Les analyses ADN prouvent que François Vérove, 59 ans, qui s'est suicidé au Grau-du-Roi (Gard) ce mercredi, est bien le "Grêlé", ce meurtrier et violeur recherché depuis 1986. La mort de cet homme met fin à un mystère policier qui a duré 35 ans, mais l'enquête policière n'est pas terminée pour autant.

Tout d'abord, il y a une incohérence entre les informations qu'ont les policiers qui dataient le dernier crime du "Grêlé" à 1994 alors que la lettre de suicide de ce dernier précise qu'il s'est arrêté après 1997.

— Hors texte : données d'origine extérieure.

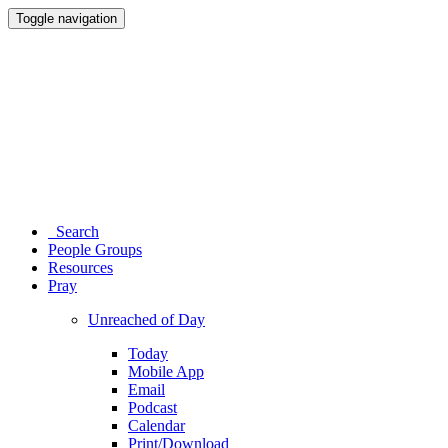
Toggle navigation
Search
People Groups
Resources
Pray
Unreached of Day
Today
Mobile App
Email
Podcast
Calendar
Print/Download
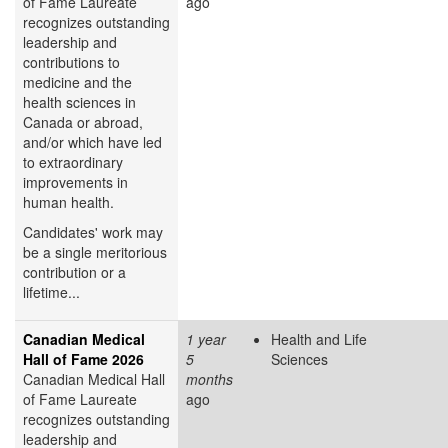
of Fame Laureate
ago
recognizes outstanding
leadership and
contributions to
medicine and the
health sciences in
Canada or abroad,
and/or which have led
to extraordinary
improvements in
human health.
Candidates' work may
be a single meritorious
contribution or a
lifetime...
Canadian Medical
1 year
Health and Life
Hall of Fame 2026
5
Sciences
Canadian Medical Hall
months
of Fame Laureate
ago
recognizes outstanding
leadership and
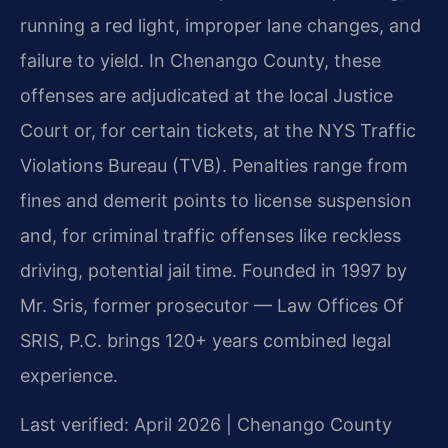
running a red light, improper lane changes, and
failure to yield. In Chenango County, these
offenses are adjudicated at the local Justice
Court or, for certain tickets, at the NYS Traffic
Violations Bureau (TVB). Penalties range from
fines and demerit points to license suspension
and, for criminal traffic offenses like reckless
driving, potential jail time. Founded in 1997 by
Mr. Sris, former prosecutor — Law Offices Of
SRIS, P.C. brings 120+ years combined legal
experience.
Last verified: April 2026 | Chenango County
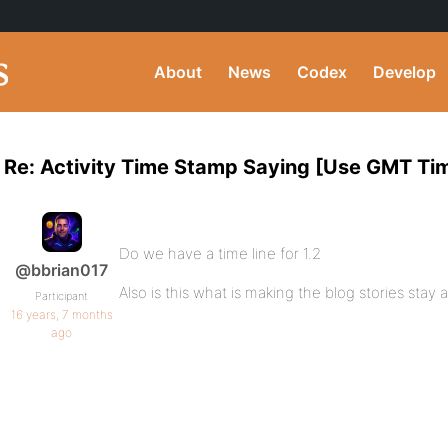
About
News
Codex
Develop
Re: Activity Time Stamp Saying [Use GMT Ti
Do we have a time line for 1.2
@bbrian017
Also is this what is making the blog stories stay 
Participant
16 years, 7 months
ago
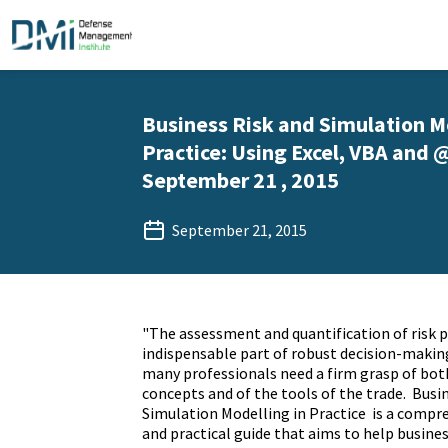
Business Risk and Simulation M
Practice: Using Excel, VBA and @
September 21 , 2015
September 21, 2015
"The assessment and quantification of risk p
indispensable part of robust decision-making;
many professionals need a firm grasp of bo
concepts and of the tools of the trade. Busi
Simulation Modelling in Practice is a compr
and practical guide that aims to help busine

"Si c’est vrai, il va falloir rechercher les actes qu’il a pu commettre dans ces trois années", réagit Me Corine Hermann, avocate représente le frère de la petite Cécile Bloch, retrouvée morte en 1986, alors qu'elle n'avait que 11 ans.

"Un criminel ne s'arrête pas comme ça"

Cependant, "il va falloir qu'on reprenne tout son parcours parce que, certes, on a 8 crimes qui sont reliés par l'ADN mais il y a d'autres affaires où on n'aura pas d'ADN (...) Au lieu de le faire jusqu'à 94, on le fera jusqu'à 97 et moi, je dirais même jusqu'à aujourd'hui parce qu'il va quand même falloir vérifier s'il ne nous a pas manipulés", lance-t-elle sur BFMTV.

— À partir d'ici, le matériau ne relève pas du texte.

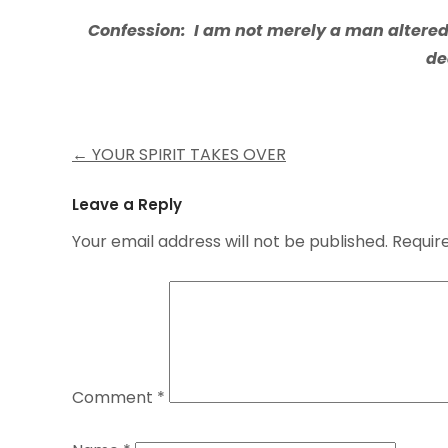
Confession: I am not merely a man altere
de
Post
←
YOUR SPIRIT TAKES OVER
navigation
Leave a Reply
Your email address will not be published.
Requir
Comment
*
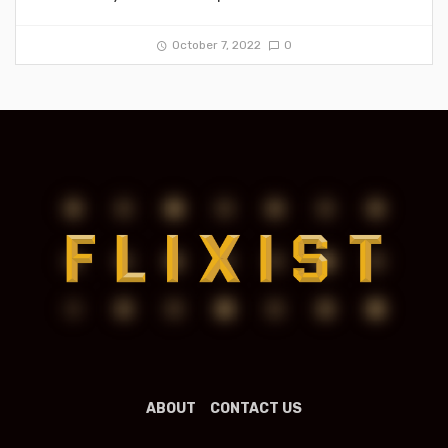
October 7, 2022
0
ABOUT
CONTACT US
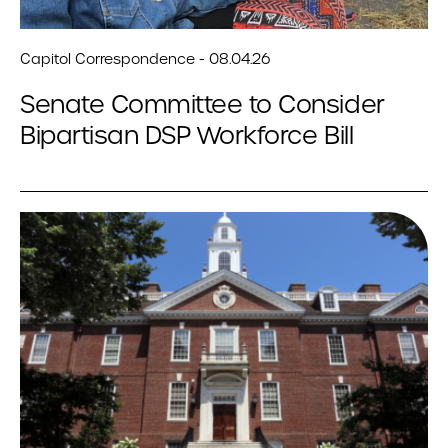
Capitol Correspondence - 08.04.26
Senate Committee to Consider
Bipartisan DSP Workforce Bill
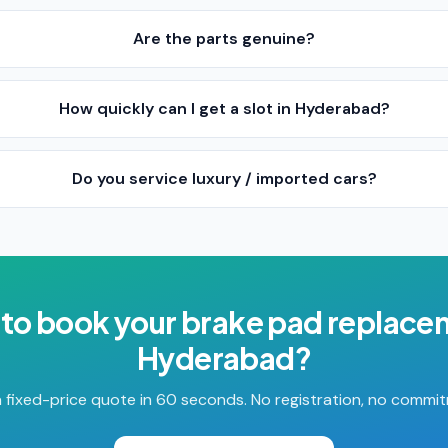
Are the parts genuine?
How quickly can I get a slot in Hyderabad?
Do you service luxury / imported cars?
to book your
brake pad replace
Hyderabad
?
 fixed-price quote in 60 seconds. No registration, no commi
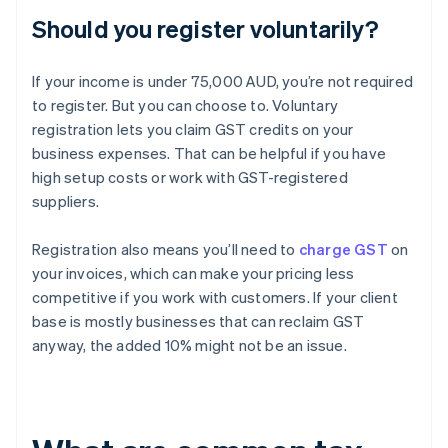
Should you register voluntarily?
If your income is under 75,000 AUD, you’re not required
to register. But you can choose to. Voluntary
registration lets you claim GST credits on your
business expenses. That can be helpful if you have
high setup costs or work with GST-registered
suppliers.
Registration also means you’ll need to
charge GST
on
your invoices, which can make your pricing less
competitive if you work with customers. If your client
base is mostly businesses that can reclaim GST
anyway, the added 10% might not be an issue.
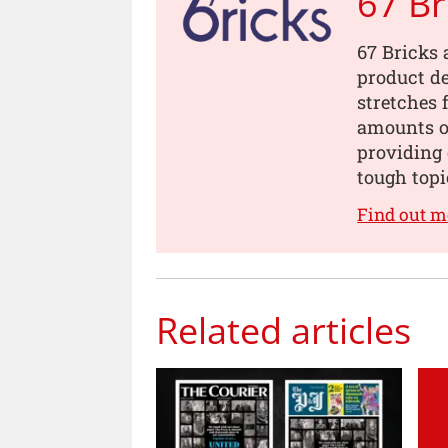
67 Br
67 Bricks 
product de
stretches 
amounts of
providing 
tough topi
Find out m
Related articles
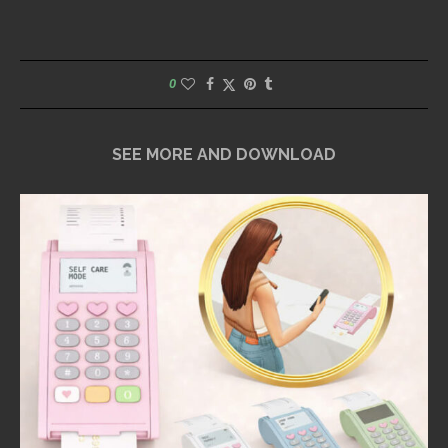
0
SEE MORE AND DOWNLOAD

Une inquiétude partagée par Bernard Pasqualini, ancien enquêteur de la brigade criminelle de Paris: "un criminel ne s'arrête pas comme ça du jour au lendemain, je suis très dubitatif sur son arrêt qu'il revendique". Selon lui, ses collègues "auront l'occasion de trouver d'autres affaires".

"Il meurt innocent"

C'est dans l'espoir d'en trouver d'autres que Didier Seban, avocat de la famille de Cécile Bloch, "a déjà saisi les juges de trois affaires où nous notons des ressemblances ou des éléments géographiques". Selon lui, "il faut chercher dans l'Hérault autour de Marseille où il a habité ensuite", car "rien ne nous dit que cet homme n'a pas continué au-delà de 97".

Moins optimiste, Me Romain Boulet, avocat d'une victime, estime que "l'action publique va s'éteindre". "Pendant quelque temps, il y a des vérifications qui vont être faites. On va se poser la question de savoir s'il n'avait pas des complices" mais "ces investigations ne vont pas pouvoir durer dans le temps parce qu'on a plus l'accusation, la personne à qui s'opposer".

"Il meurt innocent, il ne sera jamais déclaré coupable de ces faits-là et on ne pourra jamais le confronter à éventuellement d'autres éléments retrouvés par la suite", regrette enfin l'avocat.